250: Insertion-ordered hash tables

by John Cowan (shepherd, text), Will Clinger (text), Daphne Preston-Kendal (implementation)

Status

This SRFI is currently in draft status. Here is an explanation of each status that a SRFI can hold. To provide input on this SRFI, please send email to srfi-250@nospamsrfi.schemers.org. To subscribe to the list, follow these instructions. You can access previous messages via the mailing list archive.

Abstract

This SRFI defines an interface to hash tables, which are widely recognized as a fundamental data structure for a wide variety of applications. A hash table is a data structure that:

Unlike the hash tables of SRFI 125, which is the direct ancestor of this specification, the hash tables described here are ordered by insertion: that is, associations inserted earlier in the history of the hash table appear earlier in the ordering. Advances in the implementations of hash tables, as provided by C++, Python, JavaScript, etc., make the provision of this new facility practical. As a result, the hash tables of this SRFI do not interoperate with the hash tables of SRFI 125, SRFI 126, or existing R6RS implementations.

Issues

Rationale

Hash tables themselves don't really need defending: almost all dynamically typed languages, from awk to JavaScript to Lua to Perl to Python to Common Lisp, and including many Scheme implementations, provide them in some form as a fundamental data structure. Therefore, what needs to be defended is not the data structure but the procedures. This SRFI supports a great many convenience procedures on top of the basic hash table interfaces provided by SRFI 69 and R6RS. Modulo the question of association ordering, nothing in it adds power to what those interfaces provide, but it does add convenience in the form of pre-debugged routines to do various common things, and even some things not so commonly done but useful.

There is no support for thread safety or weakness.

This specification depends on SRFI 128 comparators, which package a type test, an equality predicate, and a hash function into a single bundle.

The relatively few hash table procedures in R6RS are all available in this SRFI under somewhat different names. This SRFI adopts SRFI 69's spelling hash-table rather than R6RS's hashtable, because of the universal use of "hash table" rather than "hashtable" in other computer languages and in technical prose generally. Besides, the English word hashtable obviously means something that can be ... hashted. It would be trivial to provide the R6RS names on top of this SRFI.

Common Lisp compatibility

As usual, the Common Lisp names are completely different from the Scheme names. Common Lisp provides the following capabilities that are not in this SRFI:

Sources

The procedures in this SRFI are drawn primarily from SRFI 69 and R6RS. In addition, the following sources are acknowledged:

The procedures hash-table-empty?, hash-table-empty-copy, hash-table-pop!, hash-table-map!, hash-table-intersection!, hash-table-difference!, and hash-table-xor! were added for convenience and completeness.

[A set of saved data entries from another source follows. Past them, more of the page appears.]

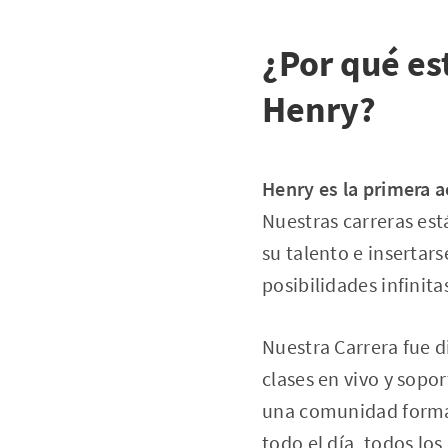
¿Por qué es
Henry?
Henry
es la primera 
Nuestras carreras es
su talento e insertars
posibilidades infinita
Nuestra Carrera fue d
clases en vivo y sopo
una comunidad formad
todo el día, todos lo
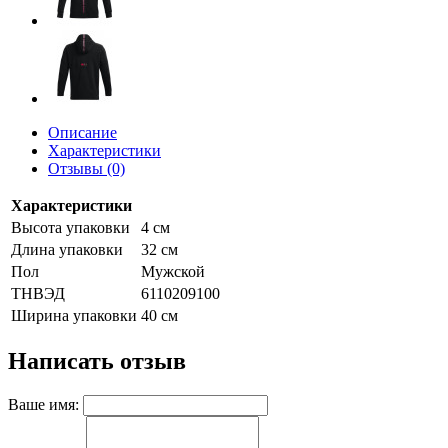
Описание
Характеристики
Отзывы (0)
Характеристики
Высота упаковки
4 см
Длина упаковки
32 см
Пол
Мужской
ТНВЭД
6110209100
Ширина упаковки
40 см
Написать отзыв
Ваше имя:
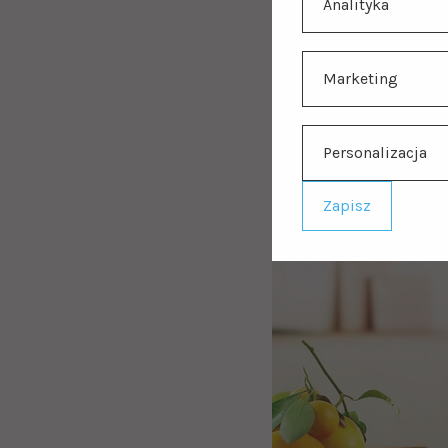
Analityka
Marketing
Personalizacja
Zapisz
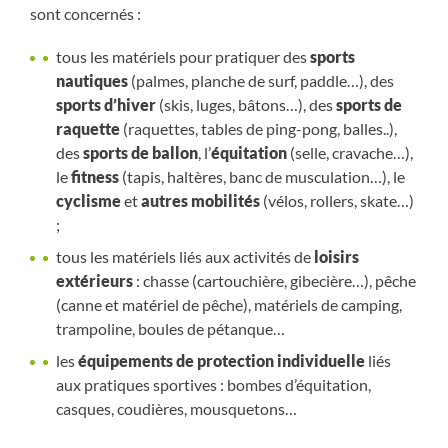
sont concernés :
tous les matériels pour pratiquer des
sports
nautiques
(palmes, planche de surf, paddle…), des
sports d’hiver
(skis, luges, bâtons…), des
sports de
raquette
(raquettes, tables de ping-pong, balles..),
des
sports de ballon
, l’
équitation
(selle, cravache…),
le
fitness
(tapis, haltères, banc de musculation…), le
cyclisme
et
autres mobilités
(vélos, rollers, skate…)
;
tous les matériels liés aux activités de
loisirs
extérieurs
: chasse (cartouchière, gibecière…), pêche
(canne et matériel de pêche), matériels de camping,
trampoline, boules de pétanque…
les
équipements de protection individuelle
liés
aux pratiques sportives : bombes d’équitation,
casques, coudières, mousquetons…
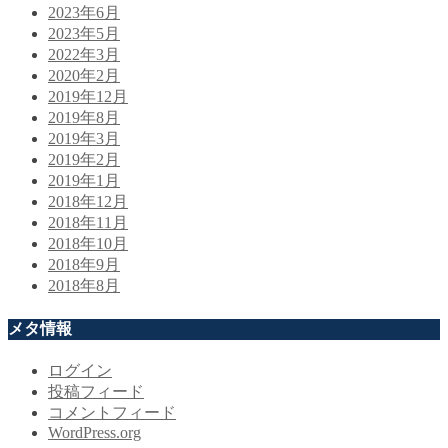
2023年6月
2023年5月
2022年3月
2020年2月
2019年12月
2019年8月
2019年3月
2019年2月
2019年1月
2018年12月
2018年11月
2018年10月
2018年9月
2018年8月
メタ情報
ログイン
投稿フィード
コメントフィード
WordPress.org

The native hash tables of MIT, SISC, Bigloo, Scheme48, SLIB, RScheme, Scheme 7, Scheme 9, Rep, and FemtoLisp were also investigated, but no additional procedures were incorporated.

Pronunciation

The slash in the names of some procedures can be pronounced "with".

Specification

The procedures in this SRFI are in the (srfi 250) library (or (srfi :250) on R6RS).

All references to "executing in expected amortized constant time" presuppose that a satisfactory hash function is available. Arbitrary or impure hash functions can make a hash of any implementation.

Hash tables are allowed to cache the results of calling the equality predicate and hash function, so programs cannot rely on the hash function being called exactly once for every primitive hash table operation: it may be called zero, one, or more times.

It is an error if the procedure argument of hash-table-find, hash-table-count, hash-table-map, hash-table-for-each, hash-table-map!, hash-table-map->list, hash-table-fold or hash-table-prune! mutates the hash table being walked.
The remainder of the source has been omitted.